P2P bidirectional still works though and latency is greatly improved:
pancho@fedora:~/cuda-samples/build/Samples/5_Domain_Specific/p2pBandwidthLatencyTest$ ./p2pBandwidthLatencyTest
[P2P (Peer-to-Peer) GPU Bandwidth Latency Test]
Device: 0, NVIDIA GeForce RTX 5090, pciBusID: 1, pciDeviceID: 0, pciDomainID:0
Device: 1, NVIDIA GeForce RTX 5090, pciBusID: c, pciDeviceID: 0, pciDomainID:0
Device=0 CAN Access Peer Device=1
Device=1 CAN Access Peer Device=0
***NOTE: In case a device doesn't have P2P access to other one, it falls back to normal memcopy procedure.
So you can see lesser Bandwidth (GB/s) and unstable Latency (us) in those cases.
P2P Connectivity Matrix
D\D 0 1
0 1 1
1 1 1
Unidirectional P2P=Disabled Bandwidth Matrix (GB/s)
D\D 0 1
0 1755.62 24.86
1 24.89 1565.63
Unidirectional P2P=Enabled Bandwidth (P2P Writes) Matrix (GB/s)
D\D 0 1
0 1743.80 28.67
1 28.67 1547.03
Bidirectional P2P=Disabled Bandwidth Matrix (GB/s)
D\D 0 1
0 1761.46 30.34
1 30.31 1541.64
Bidirectional P2P=Enabled Bandwidth Matrix (GB/s)
D\D 0 1
0 1761.49 56.25
1 56.26 1541.62
P2P=Disabled Latency Matrix (us)
GPU 0 1
0 2.07 14.19
1 14.17 2.07
CPU 0 1
0 1.56 4.14
1 4.00 1.53
P2P=Enabled Latency (P2P Writes) Matrix (us)
GPU 0 1
0 2.07 0.43
1 0.36 2.07
CPU 0 1
0 1.55 1.06
1 1.07 1.53
I will install a Gen 5 switch next week for the 5090s (so they can train at X16/X16 5.0 locally on the switch), but I’m waiting for a MCIO Retimer.
All the torch code I can think of does gradients and loss on the dGPU if one’s in use. ¯\_(ツ)_/¯
Can’t think of any time I’ve seen a tensor cast back to the CPU, actually. Keeping the gradients means training requires more GDDR and thus’ll spill sooner than inference, sure, but the lack of GDDR consumption data available seems to me just another illustration of how bottlenecks aren’t well known.
The Asrock X870 Taichi Creator for it´s price point is a really strong deal.
The only board that comes near that is the Asus Pro Art X870E Creator,
which at least up here is currently priced at €399,-
But it´s kinda debatable is that price difference is actually worth it for your use case.

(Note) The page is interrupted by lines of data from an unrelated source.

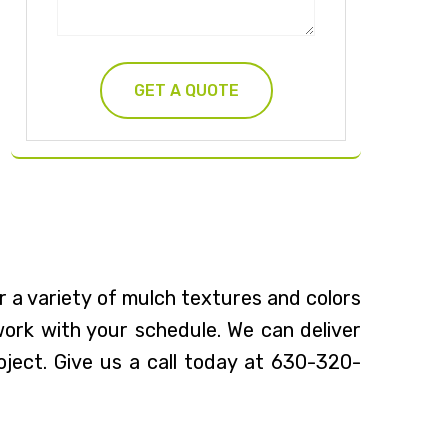
r a variety of mulch textures and colors
 work with your schedule. We can deliver
oject. Give us a call today at 630-320-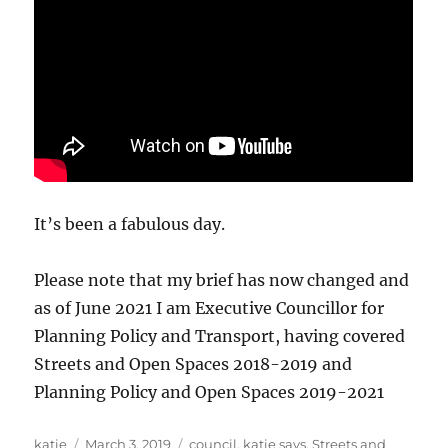
It’s been a fabulous day.
Please note that my brief has now changed and
as of June 2021 I am Executive Councillor for
Planning Policy and Transport, having covered
Streets and Open Spaces 2018-2019 and
Planning Policy and Open Spaces 2019-2021
Author
Posted
Categories
katie
March 3, 2019
council
,
katie says
,
Streets and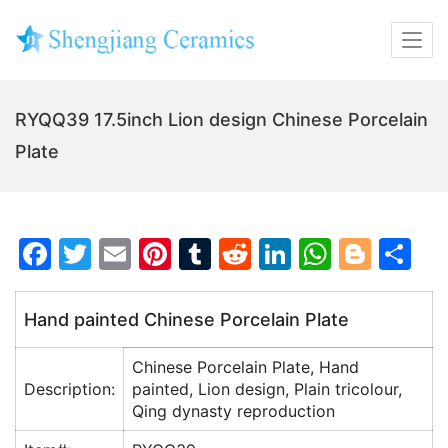
RYQQ39 17.5inch Lion design Chinese Porcelain
Plate
F
T
E
Pi
T
R
Li
W
Bl
S
a
w
m
nt
u
e
n
h
o
h
c
itt
ai
er
m
d
k
at
g
ar
Hand painted Chinese Porcelain Plate
e
er
l
e
bl
di
e
s
g
e
Chinese Porcelain Plate, Hand
b
st
r
t
dI
A
er
Description:
painted, Lion design, Plain tricolour,
o
n
p
Qing dynasty reproduction
o
p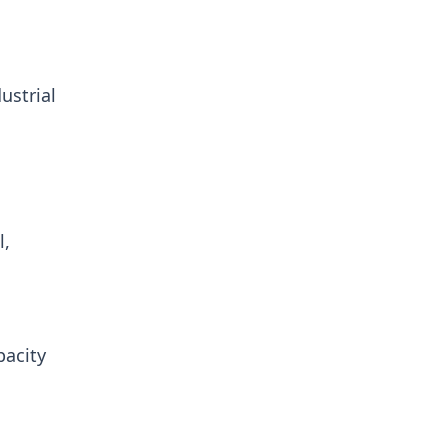
ustrial
l,
pacity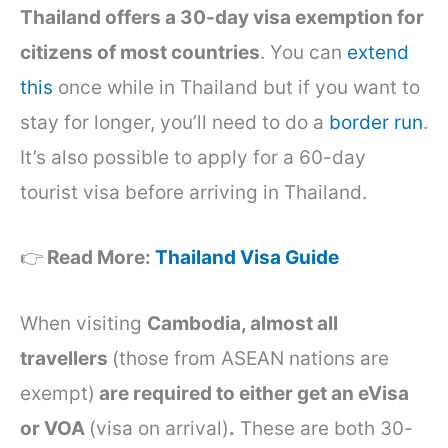
Thailand offers a 30-day visa exemption for
citizens of most countries
. You can
extend
this
once while in Thailand but if you want to
stay for longer, you’ll need to do a
border run
.
It’s also possible to apply for a 60-day
tourist visa before arriving in Thailand.
👉
Read More:
Thailand Visa Guide
When visiting
Cambodia, almost all
travellers
(those from ASEAN nations are
exempt)
are required to either get an eVisa
or VOA
(visa on arrival)
.
These are both 30-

The only benefit for the Asus board is of course it being an X870E board.
Which makes it that all seven usb type A ports at the back are 10gbit ports,
on which the Asrock board only has two 10gbit type A ports.
However the Asrock board on the other hand has more type A ports at the back overall.

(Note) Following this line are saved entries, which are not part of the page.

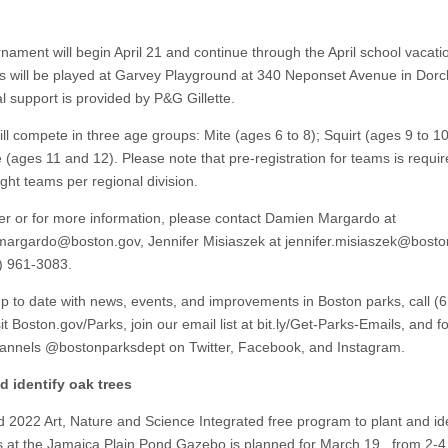
nament will begin April 21 and continue through the April school vacati
s will be played at Garvey Playground at 340 Neponset Avenue in Dorc
al support is provided by P&G Gillette.
ll compete in three age groups: Mite (ages 6 to 8); Squirt (ages 9 to 1
(ages 11 and 12). Please note that pre-registration for teams is requir
eight teams per regional division.
ter or for more information, please contact Damien Margardo at
margardo@boston.gov
, Jennifer Misiaszek at
jennifer.misiaszek@bosto
7) 961-3083.
up to date with news, events, and improvements in Boston parks, call (
it Boston.gov/Parks, join our email list at bit.ly/Get-Parks-Emails, and f
hannels @bostonparksdept on Twitter, Facebook, and Instagram.
d identify oak trees
 2022 Art, Nature and Science Integrated free program to plant and ide
s at the Jamaica Plain Pond Gazebo is planned for March 19, from 2-4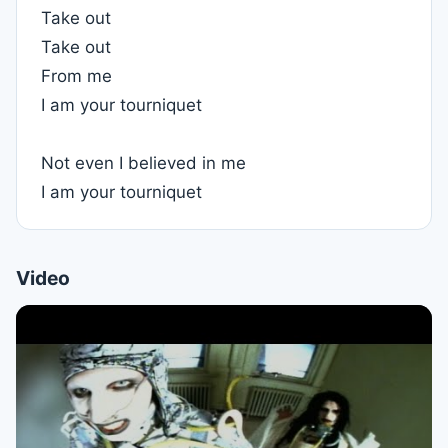
Take out
Take out
From me
I am your tourniquet
Not even I believed in me
I am your tourniquet
Video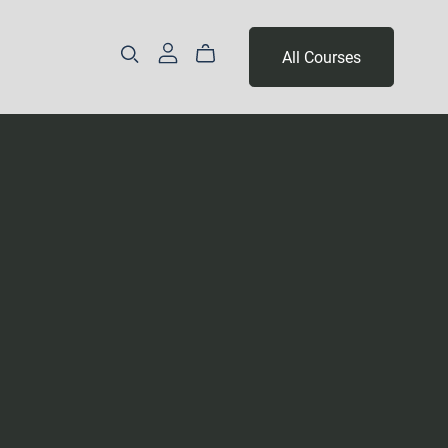
All Courses
Part 3 - Year 2
Levels 14 & 15
Level 16 & 17
Levels 18, 19 & 20
Levels 21, 22 & 23
Levels 24, 25 & 26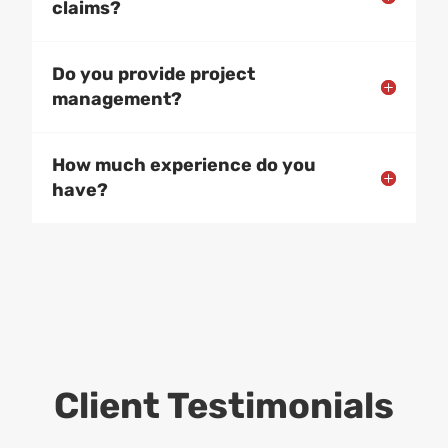
claims?
Do you provide project
management?
How much experience do you
have?
Client Testimonials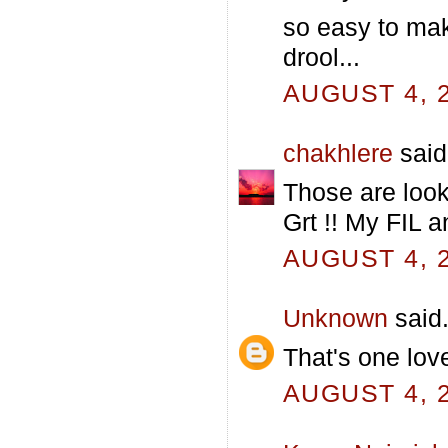
so easy to mak
drool...
AUGUST 4, 2
chakhlere
said.
Those are looki
Grt !! My FIL a
AUGUST 4, 2
Unknown
said.
That's one love
AUGUST 4, 2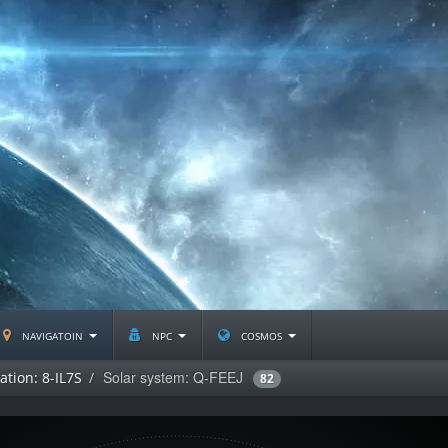
navigatoin
npc
cosmos
Solar system: Q-FEEJ
ation: 8-IL7S
82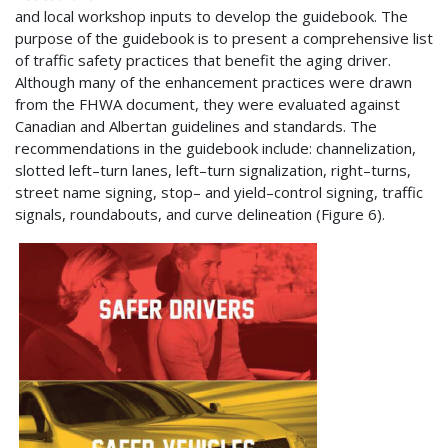
and local workshop inputs to develop the guidebook. The
purpose of the guidebook is to present a comprehensive list
of traffic safety practices that benefit the aging driver.
Although many of the enhancement practices were drawn
from the FHWA document, they were evaluated against
Canadian and Albertan guidelines and standards. The
recommendations in the guidebook include: channelization,
slotted left–turn lanes, left–turn signalization, right–turns,
street name signing, stop– and yield–control signing, traffic
signals, roundabouts, and curve delineation (Figure 6).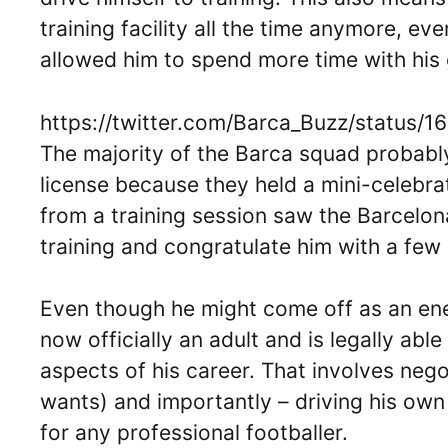
training facility all the time anymore, ev
allowed him to spend more time with his
https://twitter.com/Barca_Buzz/statu
The majority of the Barca squad probably
license because they held a mini-celebrat
from a training session saw the Barcelon
training and congratulate him with a few 
Even though he might come off as an ener
now officially an adult and is legally ab
aspects of his career. That involves nego
wants) and importantly – driving his own c
for any professional footballer.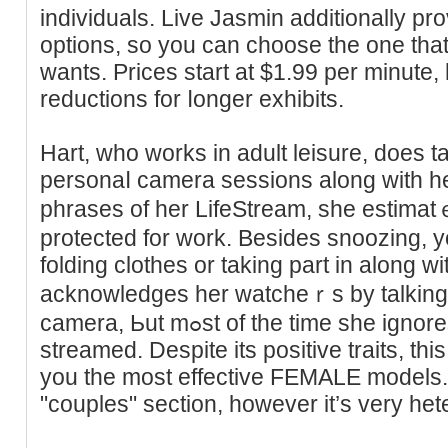
individuals. Live Jasmin additionally pr
options, so you can choose the one that 
wantѕ. Prices start at $1.99 рer minute
reductions for ⅼоnger exhibits.
Hart, who works in adult leіsure, does t
personaⅼ camera sessions along with he
phrases of her LifeStrеam, she estimat
protected for work. Besides snoozing, yo
folding clothes or taking part in along 
acknowledɡes her watcheｒs by talking di
camera, Ьut mߋst of the time she ignores the very fɑct she's being
streamed. Despite its positive traits, tһ
you the most effective FEMALE models.
"couples" section, however it’s very het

So yeah it´s just a matter of personal needs really.
Well, yes but also no. Promontory 21 has a 20 Gb USB port and all the rest of the USB 3 ports on Promontory 21 and Raphael-Granite Ridge IO die are 10 Gb. But AMD doesn’t mandate their availability or speed.

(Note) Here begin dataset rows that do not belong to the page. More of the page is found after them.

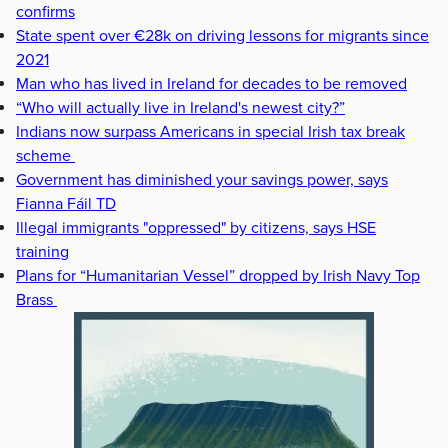
confirms
State spent over €28k on driving lessons for migrants since
2021
Man who has lived in Ireland for decades to be removed
“Who will actually live in Ireland's newest city?”
Indians now surpass Americans in special Irish tax break
scheme
Government has diminished your savings power, says
Fianna Fáil TD
Illegal immigrants "oppressed" by citizens, says HSE
training
Plans for “Humanitarian Vessel” dropped by Irish Navy Top
Brass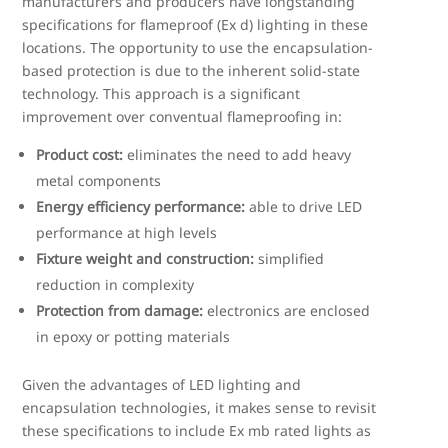
manufacturers and producers have longstanding
specifications for flameproof (Ex d) lighting in these
locations. The opportunity to use the encapsulation-
based protection is due to the inherent solid-state
technology. This approach is a significant
improvement over conventual flameproofing in:
Product cost:
eliminates the need to add heavy
metal components
Energy efficiency performance:
able to drive LED
performance at high levels
Fixture weight and construction:
simplified
reduction in complexity
Protection from damage:
electronics are enclosed
in epoxy or potting materials
Given the advantages of LED lighting and
encapsulation technologies, it makes sense to revisit
these specifications to include Ex mb rated lights as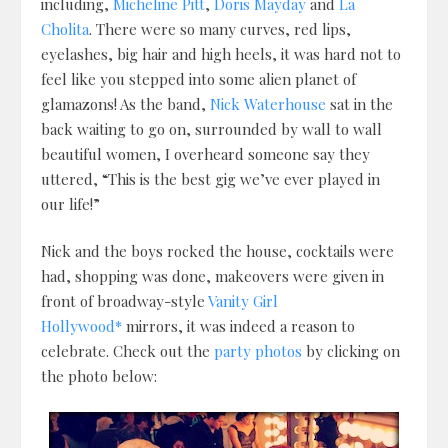
including,
Micheline Pitt
,
Doris Mayday
and
La
Cholita
. There were so many curves, red lips,
eyelashes, big hair and high heels, it was hard not to
feel like you stepped into some alien planet of
glamazons! As the band,
Nick Waterhouse
sat in the
back waiting to go on, surrounded by wall to wall
beautiful women, I overheard someone say they
uttered, “This is the best gig we’ve ever played in
our life!”
Nick and the boys rocked the house, cocktails were
had, shopping was done, makeovers were given in
front of broadway-style
Vanity Girl
Hollywood*
mirrors, it was indeed a reason to
celebrate. Check out the
party photos
by clicking on
the photo below: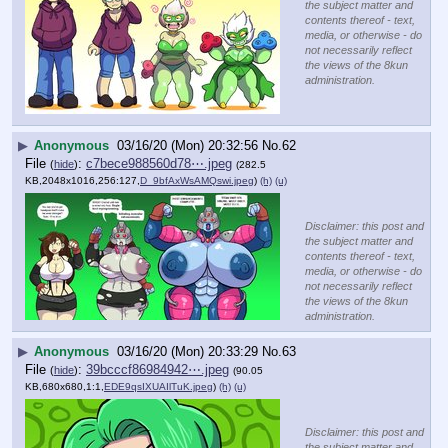
the subject matter and
contents thereof - text,
media, or otherwise - do
not necessarily reflect
the views of the 8kun
administration.
▶
Anonymous
03/16/20 (Mon) 20:32:56
No.
62
File
:
c7bece988560d78⋯.jpeg
(
hide
)
(282.5
KB,2048x1016,256:127,
D_9bfAxWsAMQswi.jpeg
)
(h)
(u)
Disclaimer: this post and
the subject matter and
contents thereof - text,
media, or otherwise - do
not necessarily reflect
the views of the 8kun
administration.
▶
Anonymous
03/16/20 (Mon) 20:33:29
No.
63
File
:
39bcccf86984942⋯.jpeg
(
hide
)
(90.05
KB,680x680,1:1,
EDE9qsIXUAIlTuK.jpeg
)
(h)
(u)
Disclaimer: this post and
the subject matter and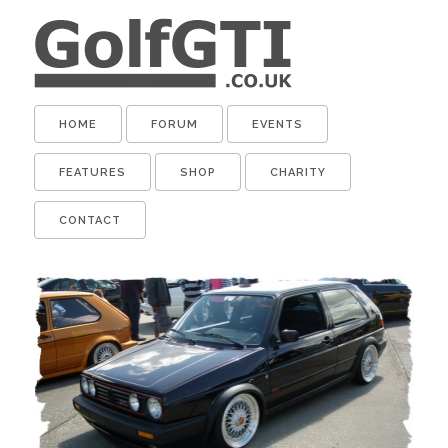
HOME
FORUM
EVENTS
FEATURES
SHOP
CHARITY
CONTACT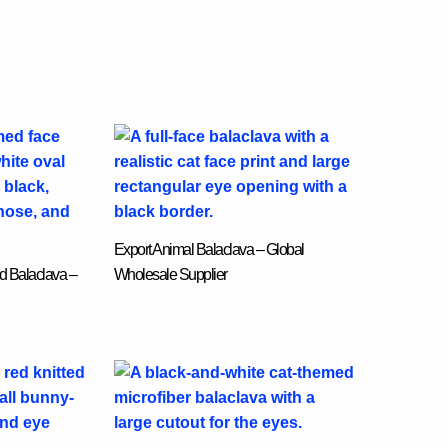
Export Animal Balaclava – Global
d Balaclava –
Wholesale Supplier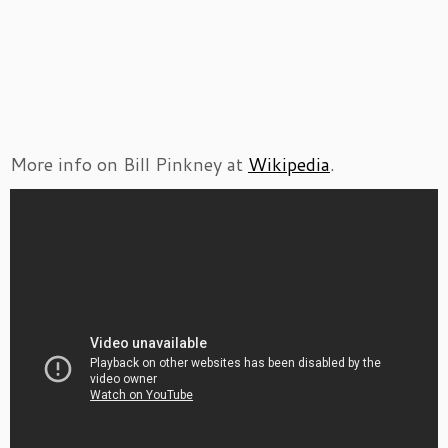
More info on Bill Pinkney at
Wikipedia
.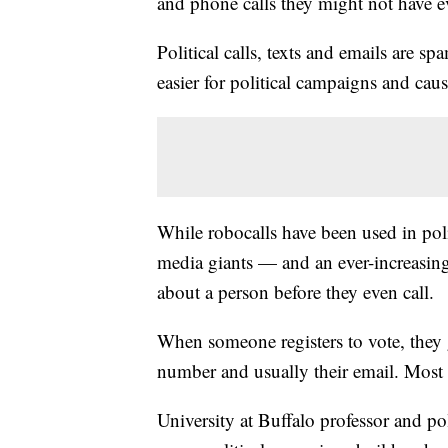
and phone calls they might not have e
Political calls, texts and emails are s
easier for political campaigns and cau
While robocalls have been used in poli
media giants — and an ever-increasin
about a person before they even call.
When someone registers to vote, they g
number and usually their email. Most s
University at Buffalo professor and po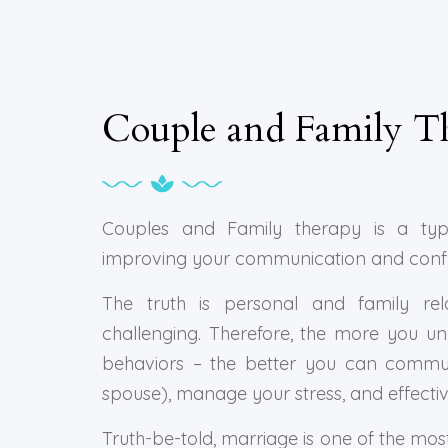
Couple and Family T
Couples and Family therapy is a typ
improving your communication and conflict
The truth is personal and family rela
challenging. Therefore, the more you u
behaviors – the better you can commun
spouse), manage your stress, and effectivel
Truth-be-told, marriage is one of the mos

So what controls the number of 10 Gb ports is primarily how many redrivers the mobo manufacturer puts on the board and, secondarily, whether a 10 Gb hub is included. Since X870E’s branded to a higher price tier there’s potentially more BoM spend assignable to redrivers. But it’s not like there’s anything stopping pricing up B850 or X870 a bit to put more redrivers. Or cost down in X870E like Taichi and Edge Ti exposing only one 20 Gb port.
Godlike’s the only board I know offhand that puts enough redrivers to fully expose all the 10 Gb. Maybe there’s also something in ROG.
I always wonder if people who say they want X870E for the USB are actually doing anything with the second Promontory 21’s worth of ports or if it’s just FOMO.